En sevdiğim bölümden bahsetmeden yazımı bitiremeyeceğim. “Fishes” isimle sezonun altıncı bölümü bizi “flashback” ile geçmişe götürüyor. Carmy’nin ailesini Noel bayramında ziyarete geldiği ve cümbür cemaat yemeğe oturacakları bir akşamın daha ne kadar kötüye gidebileceğini izliyoruz. Psikolojik olarak stabil olmayan karakterlerin özellikle anneleriyle olan ilişkisine odaklanarak Berzatto ailesinin gerçekten nasıl “ayı” gibi vahşi, güçlü fakat bir o kadar birbirine bağlı olduğunu görüyoruz. Berzatto ailesinin diğer üyeleriyle tanışmak ve annelerinin çocukları üzerindeki birbirinden farklı etkilerini gözlemlemek aslında The Bear restoranının oluşma ve açılma sürecine kadar uzanan bir etkiye sahip olduğunu açığa çıkartıyor.

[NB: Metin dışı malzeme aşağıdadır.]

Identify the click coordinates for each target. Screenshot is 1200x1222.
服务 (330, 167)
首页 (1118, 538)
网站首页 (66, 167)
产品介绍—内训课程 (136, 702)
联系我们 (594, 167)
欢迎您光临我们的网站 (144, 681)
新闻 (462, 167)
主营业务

Okuma önerisi – Lezzetli yemeklerin travmatik tarifleri: Nedir The Bear’ı bu kadar ilgi çekici yapan?
Yani anlayacağınız The Bear dizisinin ikinci sezonunu, bir lunaparkta hız trenine binmiş gibi heyecan, korku, zaman zaman durağan akışın dinginliği ve en önemlisi bir çocuk merakıyla bitirdim. Şimdiden diğer maceraları için gün saymaya başlayalım bakalım.